══ Dataset extract ══

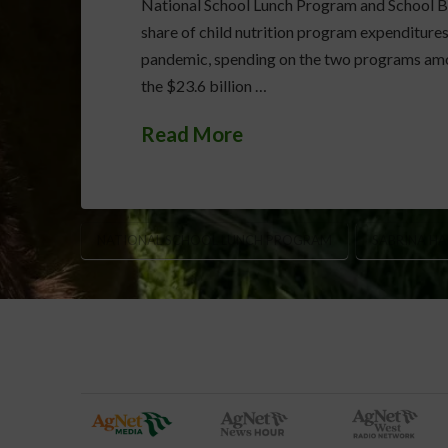
National School Lunch Program and School Br
share of child nutrition program expenditure
pandemic, spending on the two programs amou
the $23.6 billion …
Read More
NATIONAL SCHOOL LUNCH PROGRAM
SABRINA H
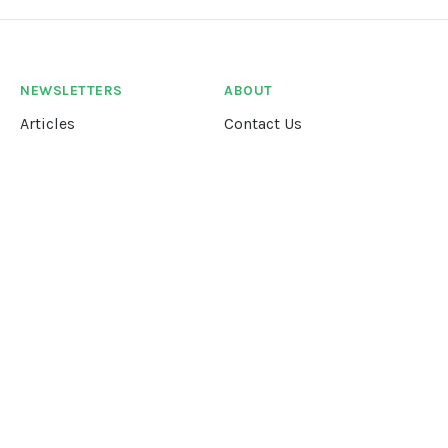
NEWSLETTERS
ABOUT
Articles
Contact Us
Our Story
Terms &
Conditions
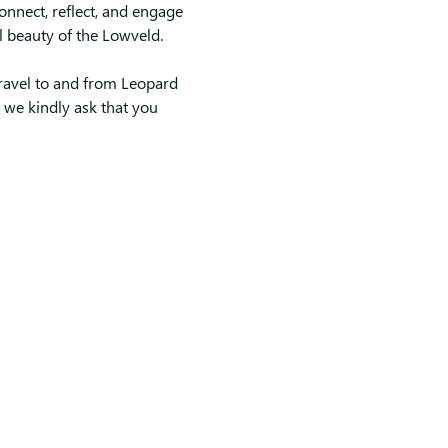
connect, reflect, and engage 
l beauty of the Lowveld.
ravel to and from Leopard 
o we kindly ask that you 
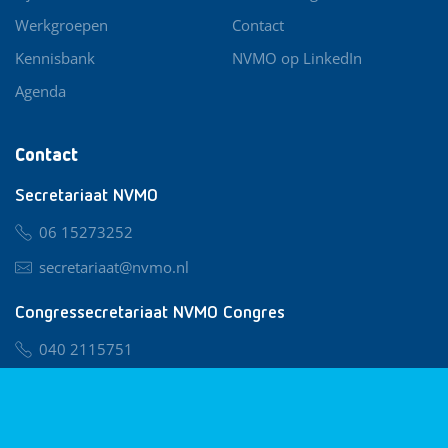
Werkgroepen
Contact
Kennisbank
NVMO op LinkedIn
Agenda
Contact
Secretariaat NVMO
06 15273252
secretariaat@nvmo.nl
Congressecretariaat NVMO Congres
040 2115751
nvmo@congresservice.nl
Lid worden van NVMO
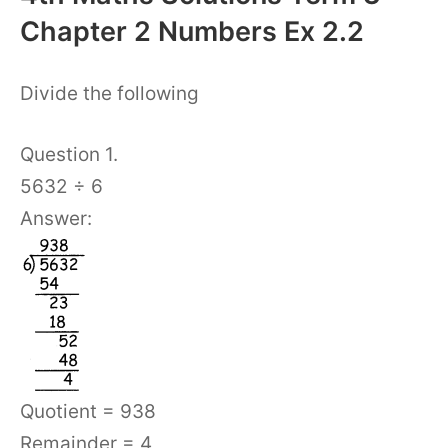
Chapter 2 Numbers Ex 2.2
Divide the following
Question 1.
5632 ÷ 6
Answer:
Quotient = 938
Remainder = 4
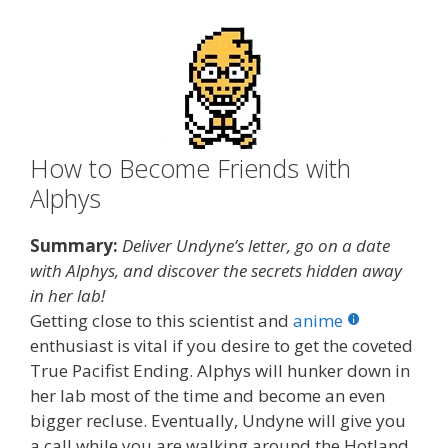
How to Become Friends with
Alphys
Summary:
Deliver Undyne’s letter, go on a date
with Alphys, and discover the secrets hidden away
in her lab!
Getting close to this scientist and
anime
enthusiast is vital if you desire to get the coveted
True Pacifist Ending. Alphys will hunker down in
her lab most of the time and become an even
bigger recluse. Eventually, Undyne will give you
a call while you are walking around the Hotland,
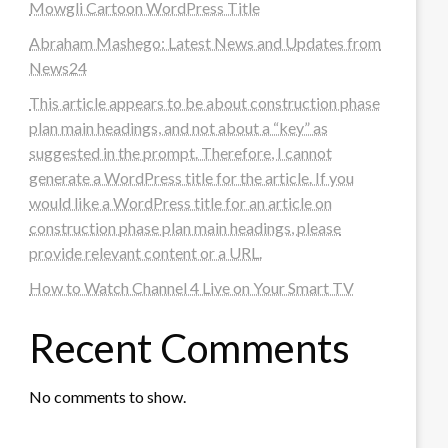
Mowgli Cartoon WordPress Title
Abraham Mashego: Latest News and Updates from
News24
This article appears to be about construction phase
plan main headings, and not about a “key” as
suggested in the prompt. Therefore, I cannot
generate a WordPress title for the article. If you
would like a WordPress title for an article on
construction phase plan main headings, please
provide relevant content or a URL.
How to Watch Channel 4 Live on Your Smart TV
Recent Comments
No comments to show.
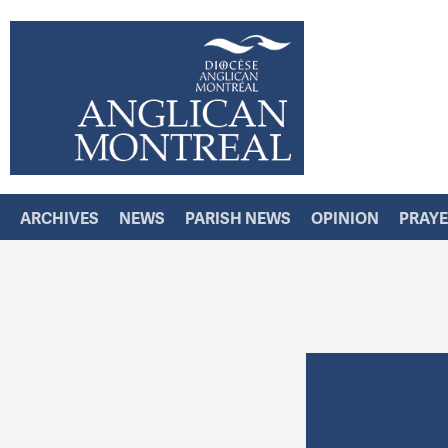
ARCHIVES
NEWS
PARISH NEWS
OPINION
PRAY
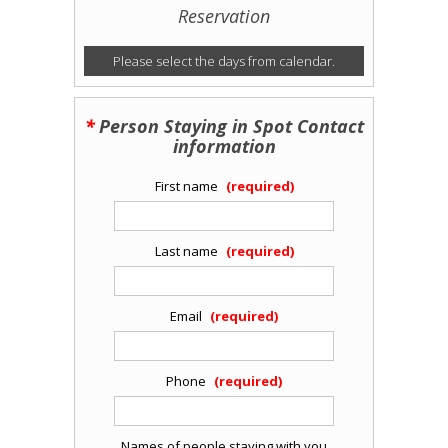
Reservation
Please select the days from calendar.
Person Staying in Spot Contact
information
First name
Last name
Email
Phone
Names of people staying with you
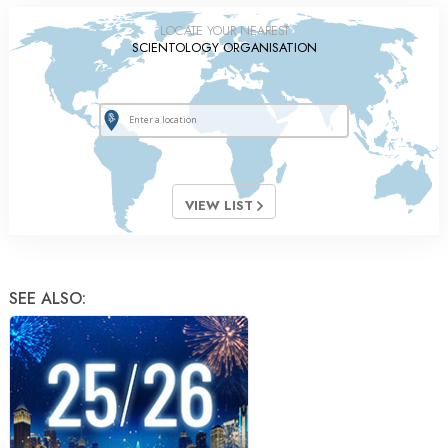
LOCATE YOUR NEAREST
SCIENTOLOGY ORGANISATION
VIEW LIST
SEE ALSO:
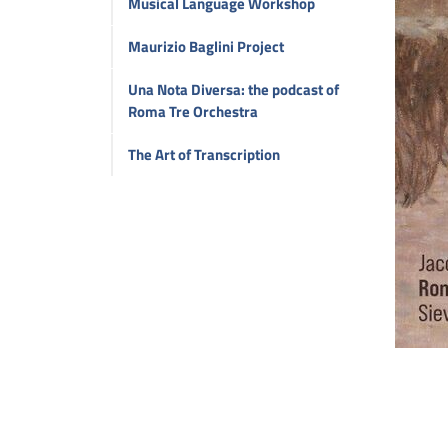
Musical Language Workshop
Maurizio Baglini Project
Una Nota Diversa: the podcast of
Roma Tre Orchestra
The Art of Transcription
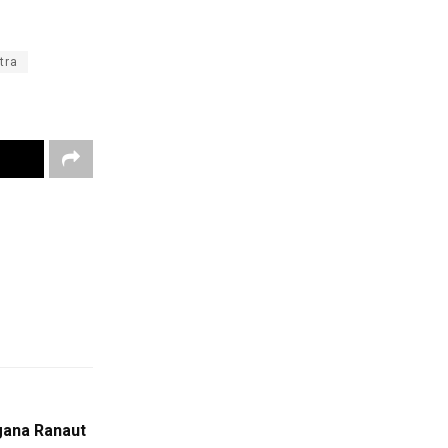
tra
gana Ranaut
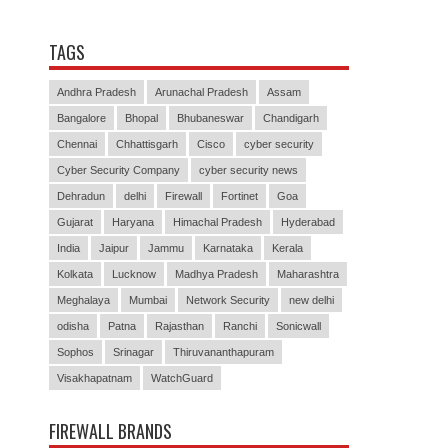
TAGS
Andhra Pradesh
Arunachal Pradesh
Assam
Bangalore
Bhopal
Bhubaneswar
Chandigarh
Chennai
Chhattisgarh
Cisco
cyber security
Cyber Security Company
cyber security news
Dehradun
delhi
Firewall
Fortinet
Goa
Gujarat
Haryana
Himachal Pradesh
Hyderabad
India
Jaipur
Jammu
Karnataka
Kerala
Kolkata
Lucknow
Madhya Pradesh
Maharashtra
Meghalaya
Mumbai
Network Security
new delhi
odisha
Patna
Rajasthan
Ranchi
Sonicwall
Sophos
Srinagar
Thiruvananthapuram
Visakhapatnam
WatchGuard
FIREWALL BRANDS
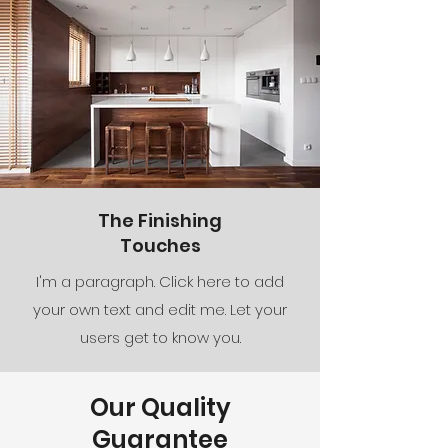
The Finishing
Touches
I'm a paragraph. Click here to add
your own text and edit me. Let your
users get to know you.
Our Quality
Guarantee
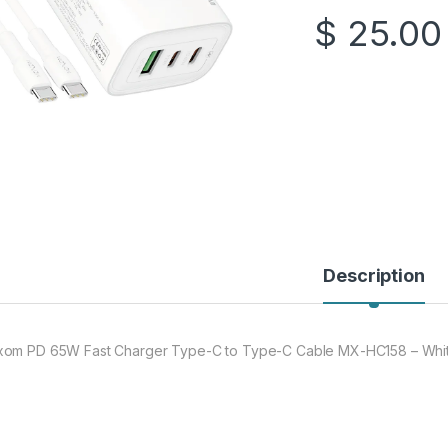
$
25.00
Description
om PD 65W Fast Charger Type-C to Type-C Cable MX-HC158 – Whi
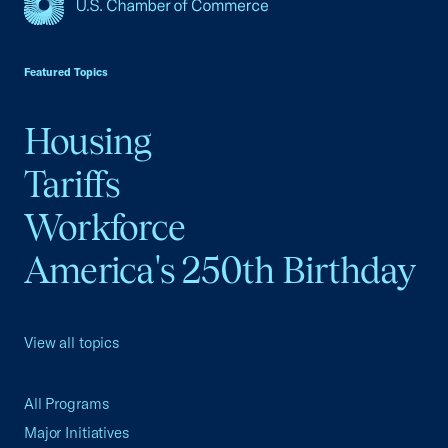
USCC Homepage
Featured Topics
Housing
Tariffs
Workforce
America's 250th Birthday
View all topics
All Programs
Major Initiatives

═══

[Task]
Retype the data above exactly. Leave the pictures out.

[Exercise solution]
National School Lunch Program and School Br
share of child nutrition program expenditure
pandemic, spending on the two programs amou
the $23.6 billion …
Read More
NATIONAL SCHOOL LUNCH PROGRAM
SABRINA H
NEWSLETTERS
ABOUT
Articles
Contact Us
Our Story
Terms &
Conditions
connect, reflect, and engage 
l beauty of the Lowveld.
ravel to and from Leopard 
o we kindly ask that you 
Werkgroepen
Contact
Kennisbank
NVMO op LinkedIn
Agenda
Contact
Secretariaat NVMO
06 15273252
secretariaat@nvmo.nl
Congressecretariaat NVMO Congres
040 2115751
nvmo@congresservice.nl
Lid worden van NVMO
Chapter 2 Numbers Ex 2.2
Divide the following
Question 1.
5632 ÷ 6
Answer:
Quotient = 938
Remainder = 4
How to Become Friends with
Alphys
Summary:
Deliver Undyne’s letter, go on a date
with Alphys, and discover the secrets hidden away
in her lab!
Getting close to this scientist and
anime
enthusiast is vital if you desire to get the coveted
True Pacifist Ending. Alphys will hunker down in
her lab most of the time and become an even
bigger recluse. Eventually, Undyne will give you
a call while you are walking around the Hotland,
Mowgli Cartoon WordPress Title
Abraham Mashego: Latest News and Updates from
News24
This article appears to be about construction phase
plan main headings, and not about a “key” as
suggested in the prompt. Therefore, I cannot
generate a WordPress title for the article. If you
would like a WordPress title for an article on
construction phase plan main headings, please
provide relevant content or a URL.
How to Watch Channel 4 Live on Your Smart TV
Recent Comments
No comments to show.
ARCHIVES
NEWS
PARISH NEWS
OPINION
PRAY
Reservation
Please select the days from calendar.
Person Staying in Spot Contact
information
First name
Last name
Email
Phone
Names of people staying with you
LOCATE YOUR NEAREST
SCIENTOLOGY ORGANISATION
VIEW LIST
SEE ALSO:
Musical Language Workshop
Maurizio Baglini Project
Una Nota Diversa: the podcast of
Roma Tre Orchestra
The Art of Transcription
tra
gana Ranaut
TAGS
Andhra Pradesh
Arunachal Pradesh
Assam
Bangalore
Bhopal
Bhubaneswar
Chandigarh
Chennai
Chhattisgarh
Cisco
cyber security
Cyber Security Company
cyber security news
Dehradun
delhi
Firewall
Fortinet
Goa
Gujarat
Haryana
Himachal Pradesh
Hyderabad
India
Jaipur
Jammu
Karnataka
Kerala
Kolkata
Lucknow
Madhya Pradesh
Maharashtra
Meghalaya
Mumbai
Network Security
new delhi
odisha
Patna
Rajasthan
Ranchi
Sonicwall
Sophos
Srinagar
Thiruvananthapuram
Visakhapatnam
WatchGuard
FIREWALL BRANDS
The Finishing
Touches
I'm a paragraph. Click here to add
your own text and edit me. Let your
users get to know you.
Our Quality
Guarantee
$
25.00
Description
om PD 65W Fast Charger Type-C to Type-C Cable MX-HC158 – Whi
USCC Homepage
Featured Topics
Housing
Tariffs
Workforce
America's 250th Birthday
View all topics
All Programs
Major Initiatives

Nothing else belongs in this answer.